After you meet your deductible, coinsurance is the percentage split between you and your insurer for covered services. An 80/20 coinsurance means the insurer pays 80%, you pay 20% of covered costs after the deductible.

Example: You need a $10,000 surgery. Your deductible: already met. Coinsurance: 80/20. You pay 20% of $10,000 = $2,000. Insurance pays $8,000.

Out-of-Pocket Maximum

The most you will pay for covered services in a plan year. Once you reach this amount (counting deductible, copays, and coinsurance), your insurance pays 100% of covered services for the rest of the year.

The 2026 ACA out-of-pocket maximum limits: $9,450 for individual coverage, $18,900 for family coverage. No ACA-compliant health plan can have a higher out-of-pocket maximum than this.

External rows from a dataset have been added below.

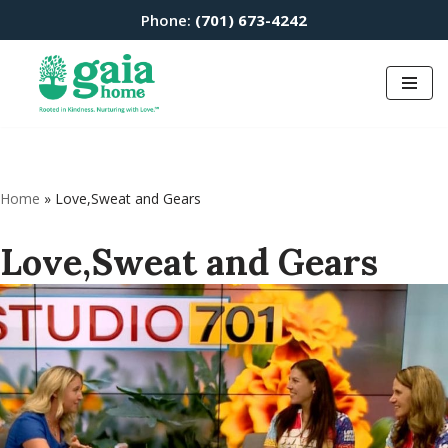
Phone:
(701) 673-4242
Skip
to
content
Home
»
Love,Sweat and Gears
Love,Sweat and Gears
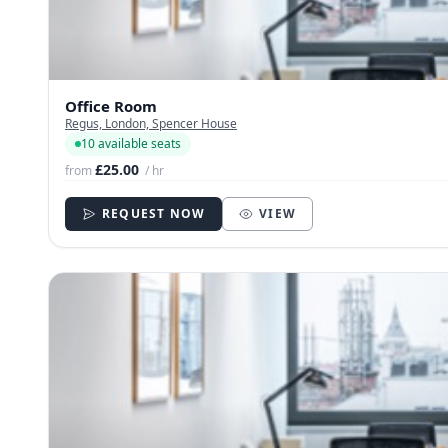
Office Room
Regus, London, Spencer House
10 available seats
£25.00
from
/ hr
REQUEST NOW
VIEW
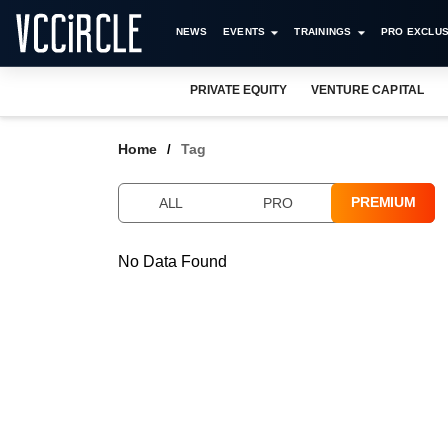
NEWS
EVENTS
TRAININGS
PRO EXCLUS
PRIVATE EQUITY
VENTURE CAPITAL
Home
Tag
PREMIUM
ALL
PRO
No Data Found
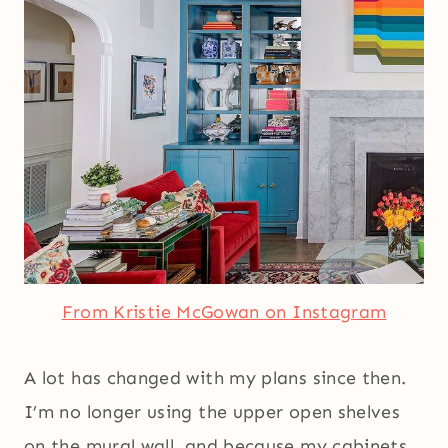
From Kristie McGowan on Instagram
A lot has changed with my plans since then.
I’m no longer using the upper open shelves
on the mural wall, and because my cabinets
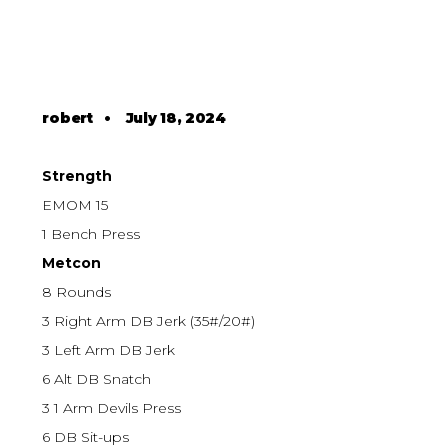
robert
•
July 18, 2024
Strength
EMOM 15
1 Bench Press
Metcon
8 Rounds
3 Right Arm DB Jerk (35#/20#)
3 Left Arm DB Jerk
6 Alt DB Snatch
3 1 Arm Devils Press
6 DB Sit-ups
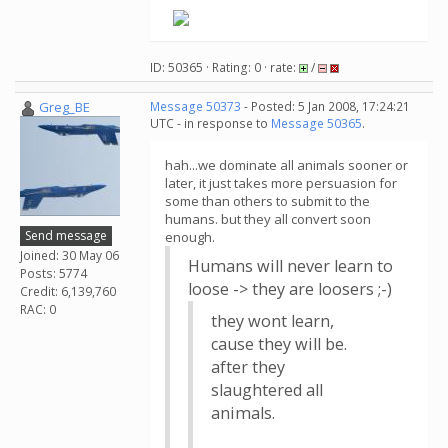
ID: 50365 · Rating: 0 · rate:
/
Greg_BE
Message 50373
- Posted: 5 Jan 2008, 17:24:21
UTC - in response to
Message 50365
.
hah...we dominate all animals sooner or
later, it just takes more persuasion for
some than others to submit to the
humans. but they all convert soon
Send message
enough.
Joined: 30 May 06
Humans will never learn to
Posts: 5774
loose -> they are loosers ;-)
Credit: 6,139,760
RAC: 0
they wont learn,
cause they will be.
after they
slaughtered all
animals.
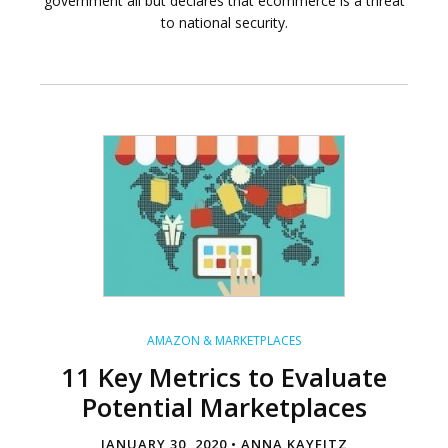
government all but declares that ecommerce is a threat
to national security.
AMAZON & MARKETPLACES
11 Key Metrics to Evaluate
Potential Marketplaces
JANUARY 30, 2020 •
ANNA KAYFITZ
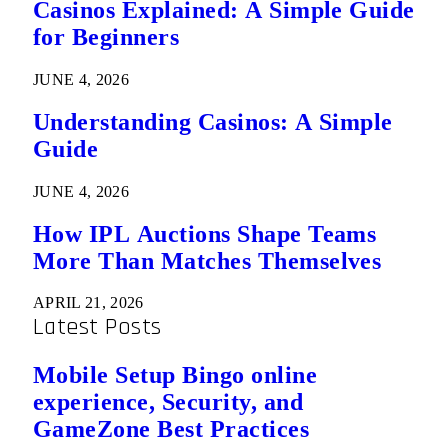
Casinos Explained: A Simple Guide
for Beginners
JUNE 4, 2026
Understanding Casinos: A Simple
Guide
JUNE 4, 2026
How IPL Auctions Shape Teams
More Than Matches Themselves
APRIL 21, 2026
Latest Posts
Mobile Setup Bingo online
experience, Security, and
GameZone Best Practices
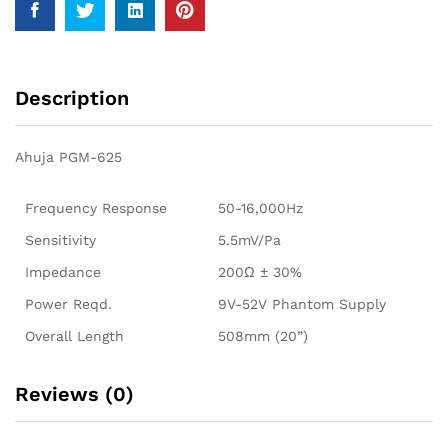
Description
Ahuja PGM-625
Frequency Response
50-16,000Hz
Sensitivity
5.5mV/Pa
Impedance
200Ω ± 30%
Power Reqd.
9V-52V Phantom Supply
Overall Length
508mm (20”)
Reviews (0)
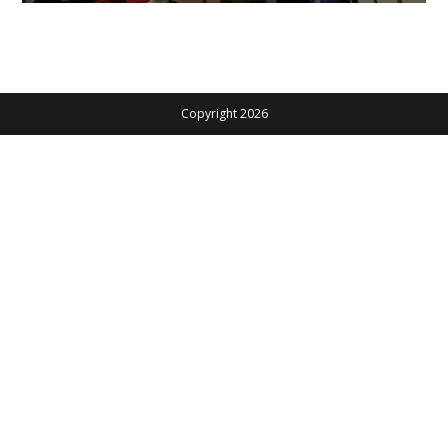
Copyright 2026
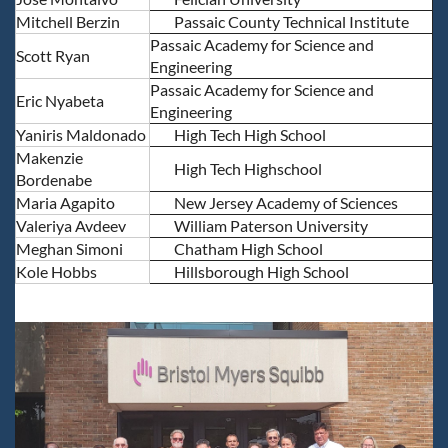
Mitchell Berzin
Passaic County Technical Institute
Passaic Academy for Science and
Scott Ryan
Engineering
Passaic Academy for Science and
Eric Nyabeta
Engineering
Yaniris Maldonado
High Tech High School
Makenzie
High Tech Highschool
Bordenabe
Maria Agapito
New Jersey Academy of Sciences
Valeriya Avdeev
William Paterson University
Meghan Simoni
Chatham High School
Kole Hobbs
Hillsborough High School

How They Work Together: An Example

You have a health plan with: $1,500 deductible, $30 primary care copay (applies before deductible), 20% coinsurance after deductible, $6,000 out-of-pocket maximum.

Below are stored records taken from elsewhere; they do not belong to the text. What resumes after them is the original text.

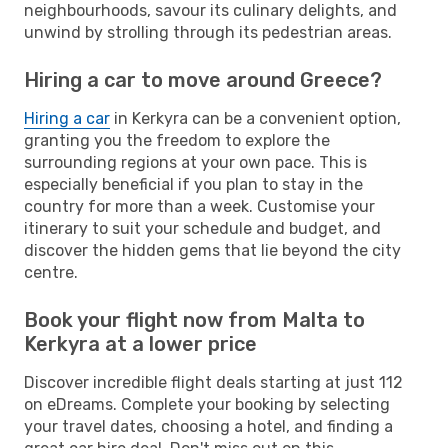
neighbourhoods, savour its culinary delights, and
unwind by strolling through its pedestrian areas.
Hiring a car to move around Greece?
Hiring a car
in Kerkyra can be a convenient option,
granting you the freedom to explore the
surrounding regions at your own pace. This is
especially beneficial if you plan to stay in the
country for more than a week. Customise your
itinerary to suit your schedule and budget, and
discover the hidden gems that lie beyond the city
centre.
Book your flight now from Malta to
Kerkyra at a lower price
Discover incredible flight deals starting at just 112
on eDreams. Complete your booking by selecting
your travel dates, choosing a hotel, and finding a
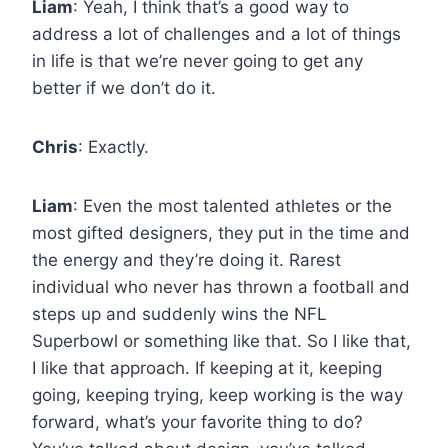
Liam
: Yeah, I think that’s a good way to
address a lot of challenges and a lot of things
in life is that we’re never going to get any
better if we don’t do it.
Chris
: Exactly.
Liam
: Even the most talented athletes or the
most gifted designers, they put in the time and
the energy and they’re doing it. Rarest
individual who never has thrown a football and
steps up and suddenly wins the NFL
Superbowl or something like that. So I like that,
I like that approach. If keeping at it, keeping
going, keeping trying, keep working is the way
forward, what’s your favorite thing to do?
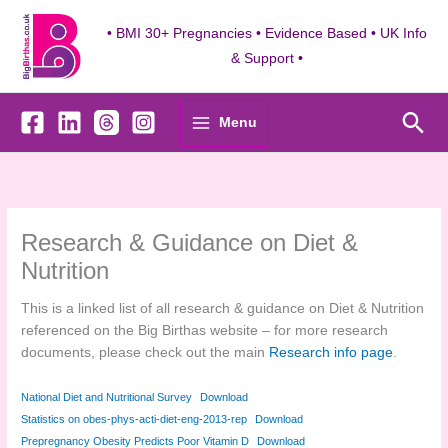
Skip
to
• BMI 30+ Pregnancies • Evidence Based • UK Info
content
& Support •
Sea
Menu
Research & Guidance on Diet &
Nutrition
This is a linked list of all research & guidance on Diet & Nutrition
referenced on the Big Birthas website – for more research
documents, please check out the main
Research info page
.
National Diet and Nutritional Survey
Download
Statistics on obes-phys-acti-diet-eng-2013-rep
Download
Prepregnancy Obesity Predicts Poor Vitamin D
Download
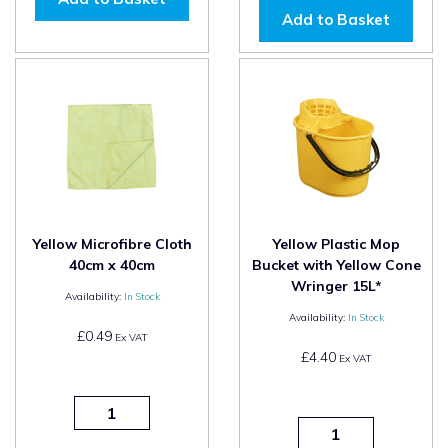
Add to Basket
Yellow Microfibre Cloth
Yellow Plastic Mop
40cm x 40cm
Bucket with Yellow Cone
Wringer 15L*
Availability:
In Stock
Availability:
In Stock
£0.49
Ex VAT
£4.40
Ex VAT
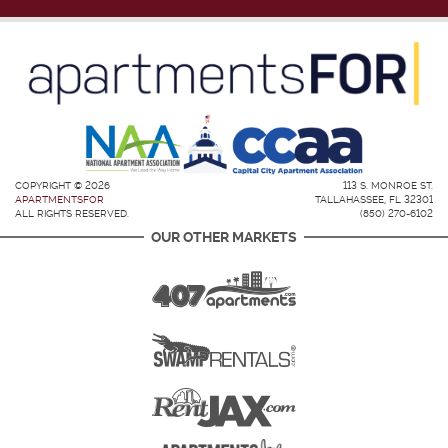
COPYRIGHT © 2026
113 S. MONROE ST.
APARTMENTSFOR
TALLAHASSEE, FL 32301
ALL RIGHTS RESERVED.
(850) 270-6102
OUR OTHER MARKETS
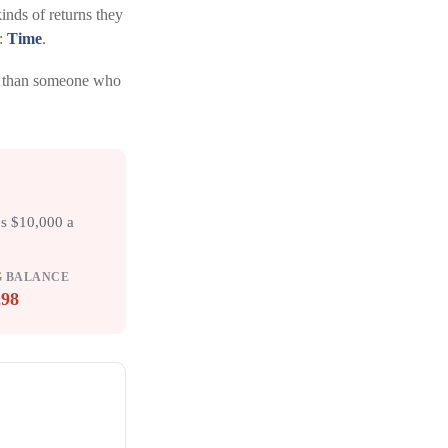
nds of returns they
l:
Time
.
al than someone who
es $10,000 a
G BALANCE
298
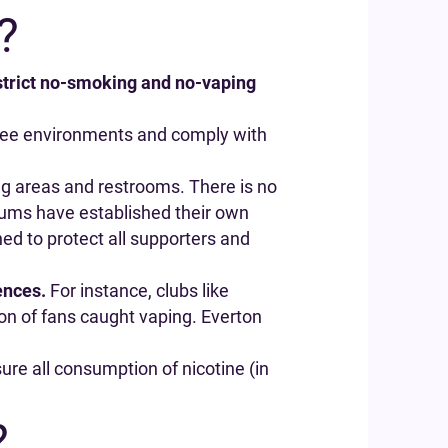
?
 strict no-smoking and no-vaping
-free environments and comply with
ing areas and restrooms. There is no
diums have established their own
ned to protect all supporters and
ences.
For instance, clubs like
ion of fans caught vaping. Everton
re all consumption of nicotine (in
?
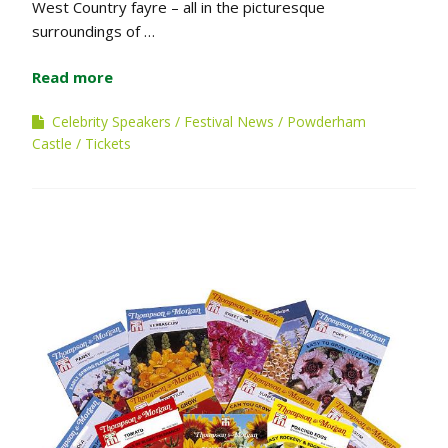
West Country fayre – all in the picturesque
surroundings of …
Read more
Celebrity Speakers
Festival News
Powderham
Castle
Tickets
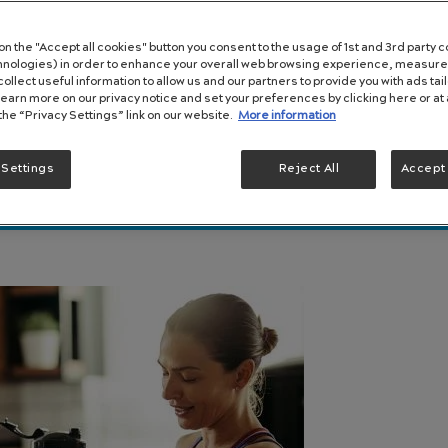
 on the "Accept all cookies" button you consent to the usage of 1st and 3rd party c
chnologies) in order to enhance your overall web browsing experience, measure
ollect useful information to allow us and our partners to provide you with ads tai
Learn more on our privacy notice and set your preferences by clicking here or at 
 the “Privacy Settings” link on our website.
More information
 Settings
Reject All
Accept 
It Happens and How To Manage It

Scenario: You have a bad year with several medical events:

  1. January: Primary care visit ($30 copay, you pay $30)
  2. March: Lab work ($400 bill, deductible not yet met, you pay $400)
  3. June: Emergency room visit ($8,000 bill, you pay remaining deductible $1,100 + 20% of remaining = $1,100 + $1,380 = $2,480)
  4. September: Surgery ($15,000 bill, by now you’re near your out-of-pocket max; you pay only enough to hit $6,000 total)

At the out-of-pocket maximum ($6,000), all further covered services are paid 100% by insurance for the rest of the year.

High Deductible vs Low Deductible Plans

High deductible health plans (HDHPs) have lower premiums but higher deductibles. You pay less monthly but more when you use healthcare. They qualify for HSA contributions — a significant tax advantage. Best for healthy people who rarely use healthcare and want to build an HSA.

Low deductible plans (PPOs, HMOs with low deductibles) have higher premiums but predictable costs when you use healthcare. Best for people who use healthcare regularly or have predictable annual medical expenses.